$A$ small candle,$2.5\; cm$ in size,is placed at $27\; cm$ in front of a concave mirror of radius of curvature $36\; cm$. At what distance from the mirror should a screen be placed in order to obtain a sharp image? Describe the nature and size of the image. If the candle is moved closer to the mirror,how would the screen have to be moved?

(D) Given: Size of the candle,$h = 2.5\; cm$. Object distance,$u = -27\; cm$. Radius of curvature,$R = -36\; cm$.
Focal length,$f = R/2 = -18\; cm$.
Using the mirror formula: $\frac{1}{v} + \frac{1}{u} = \frac{1}{f}$.
$\frac{1}{v} = \frac{1}{f} - \frac{1}{u} = \frac{1}{-18} - \frac{1}{-27} = \frac{-3 + 2}{54} = -\frac{1}{54}$.
Thus,$v = -54\; cm$. The screen should be placed $54\; cm$ in front of the mirror.

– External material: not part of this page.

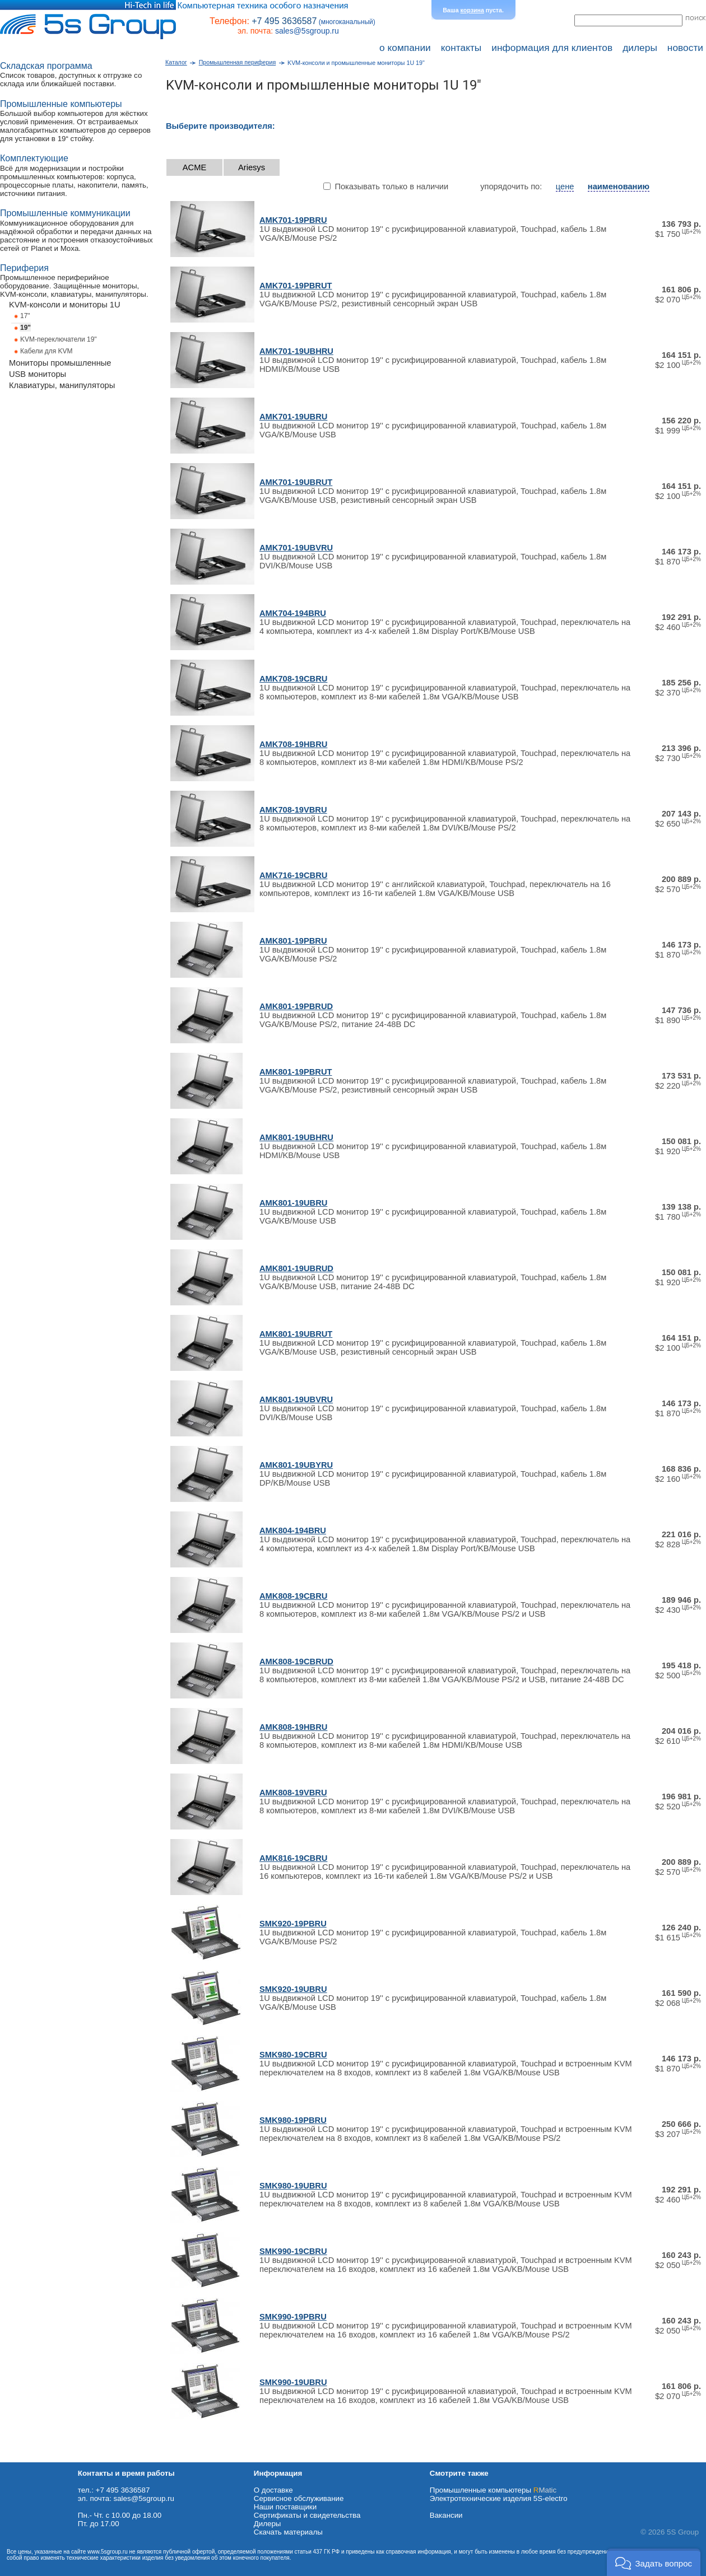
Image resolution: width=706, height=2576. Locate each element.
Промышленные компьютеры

Magnification $m = \frac{h'}{h} = -\frac{v}{u}$.
$h' = -\frac{v}{u} \times h = -\left(\frac{-54}{-27}\right) \times 2.5 = -5\; cm$.
The image is real,inverted,and $5\; cm$ in size.
If the candle is moved closer to the mirror (i.e.,$u$ decreases),the image distance $v$ increases,so the screen must be moved away from the mirror.